[ad_1]

  1. Dante “built” his version of hell utilizing rather equal measures of Roman Catholic doctrine and his own personal perspective regarding the guilt or innocence of the people he put there (his personal perspective seems sometimes rather vindictive). Pick one character who seems to be in hell for reasons the Catholic church of that time would approve, and one or two who seem to be there simply because Dante was “getting even.” Explain how this is so in each case using details from the poem as well as from whatever historical sources you wish to utilize.

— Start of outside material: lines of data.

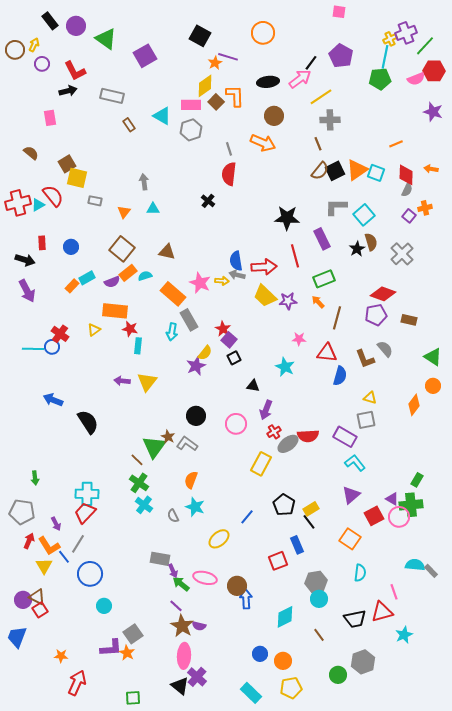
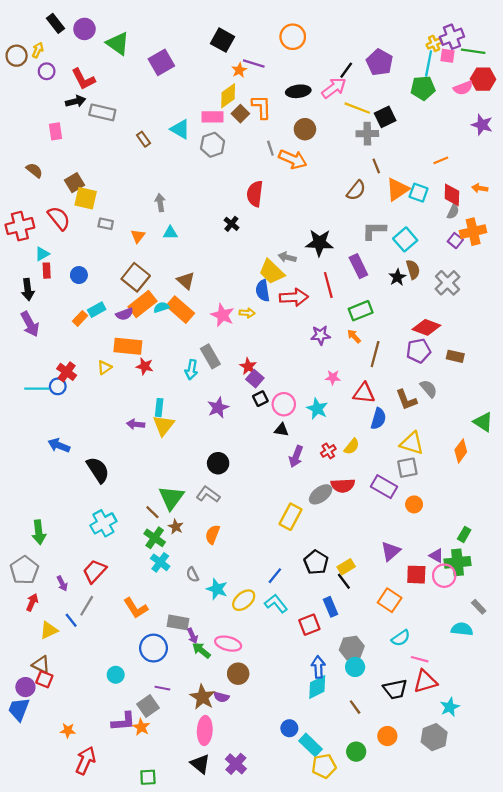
pink square: (339, 12) -> (447, 56), moved
green line: (425, 46) -> (473, 51), turned 55
gray rectangle: (112, 96) -> (102, 112), moved
yellow line: (321, 97) -> (357, 108), turned 55
brown line: (318, 144) -> (376, 166), moved
gray line: (229, 149) -> (270, 148), moved
black square: (335, 171) -> (385, 117), moved
cyan triangle: (38, 205) -> (42, 254), moved
orange cross: (425, 208) -> (473, 232), size x1.6
brown triangle: (167, 252) -> (186, 281), turned 30
black arrow: (25, 260) -> (28, 290), turned 66
orange rectangle: (128, 273) -> (142, 304), size x1.4
gray arrow: (237, 275) -> (287, 257), moved
orange rectangle: (173, 294) -> (180, 310), moved
yellow trapezoid: (265, 296) -> (272, 272), moved
cyan rectangle: (138, 346) -> (159, 408), moved
yellow semicircle: (205, 353) -> (352, 447), moved
green triangle: (433, 357) -> (483, 422), moved
orange circle: (433, 386) -> (414, 504), moved
yellow triangle: (370, 398) -> (412, 443), size x1.6
pink circle: (236, 424) -> (284, 404), moved
red cross: (274, 432) -> (328, 451), moved
brown star: (168, 437) -> (176, 527), moved
cyan L-shape: (355, 463) -> (276, 604), moved
green arrow: (35, 478) -> (39, 532), size x1.5
cyan cross: (87, 494) -> (103, 523), moved, turned -30
cyan star: (195, 507) -> (217, 589), moved
gray pentagon: (22, 512) -> (24, 570), turned 30
red square: (374, 516) -> (416, 575), turned 30
orange L-shape: (49, 546) -> (136, 608), moved
yellow triangle: (44, 566) -> (49, 630), turned 36
gray rectangle: (431, 571) -> (479, 607), moved
cyan semicircle: (360, 573) -> (401, 638), turned 48
blue circle: (90, 574) -> (154, 648), moved
brown circle: (237, 586) -> (238, 674), moved
pink line: (394, 592) -> (420, 659), moved, turned -56
blue arrow: (246, 599) -> (318, 667), moved
purple circle: (23, 600) -> (25, 687), moved
purple line: (176, 606) -> (162, 688), moved, turned -32
red square: (40, 610) -> (44, 679), turned -35
orange circle: (283, 661) -> (387, 736), moved
gray hexagon: (363, 662) -> (434, 737), moved
green circle: (338, 675) -> (356, 752), moved
purple cross: (197, 677) -> (236, 764), moved
cyan rectangle: (251, 693) -> (311, 745), moved

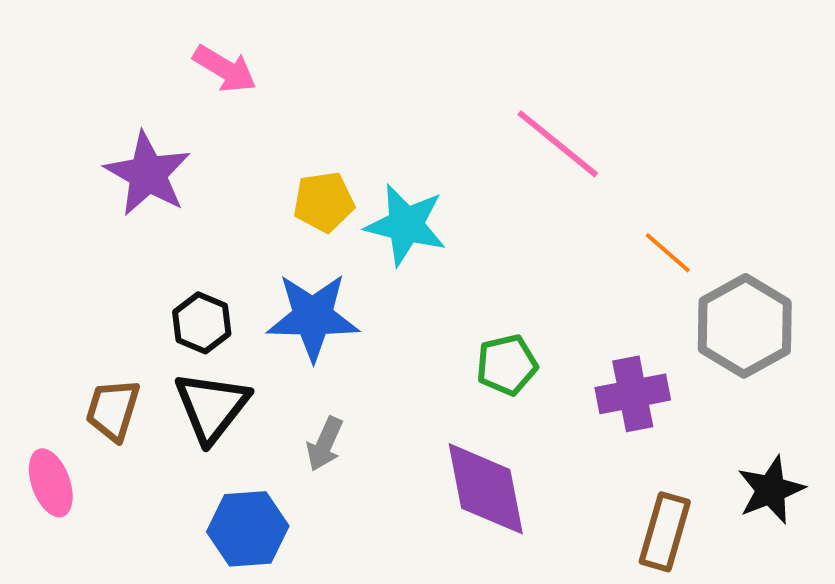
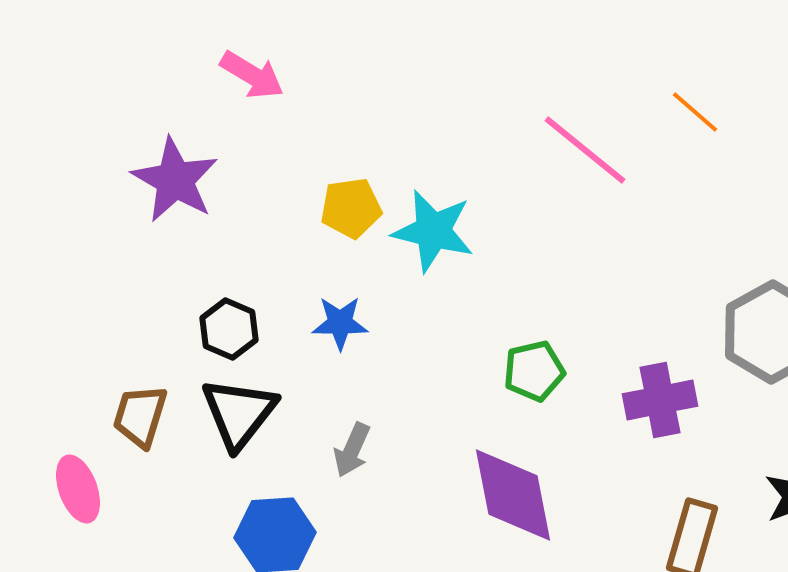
orange line: (668, 253) -> (695, 112), moved
blue star: (313, 317) -> (340, 323), size x0.6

  2. Gawain and the Green Knight” represents a kind of heroic poem we call Medieval Romance. Use your knowledge of all the other stories (poems, etc.) we’ve read to show how it is that this tale of King Arthur’s court from the fourteenth century represents an extension of the heroic or epic literary mode into Christian Medieval Europe (the blending of Christian, Celtic, and Germanic cultures) and is at the same time a bridge between (or combination of) the epic and lyric traditions in European poetry. In other words, what literary features and attitudes of both epic and lyric poetry does “Sir Gawain and the Green Knight” contain?

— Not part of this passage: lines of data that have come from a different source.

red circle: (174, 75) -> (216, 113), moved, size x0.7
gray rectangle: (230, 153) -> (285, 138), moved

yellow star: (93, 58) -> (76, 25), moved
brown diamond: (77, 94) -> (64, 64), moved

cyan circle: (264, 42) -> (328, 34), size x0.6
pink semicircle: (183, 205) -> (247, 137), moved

  3. We’ve discussed them extensively in class and on WebCampus, so now, which of the heroes (epic, or tragic) we’ve read about (Gilgamesh, Odysseus, Oedipus, Jesus, Rama, Kumagai, Roland or Atsumori, Lanval, Beowulf, Sir Gawain, Hamlet) comes closest to our contemporary concept of “heroic?” This answer will require you to define what you and your contemporaries consider “heroic,” if anything, as well as to detail the ways in which the character you’ve chosen measures up to that definition and the ways some of the others fail to measure up. Many very clever people have claimed that we live in an anti-heroic age (not believing in heroes any more at all.

Sample Solution

The post Gawain and the Green Knight” appeared first on acestar tutors.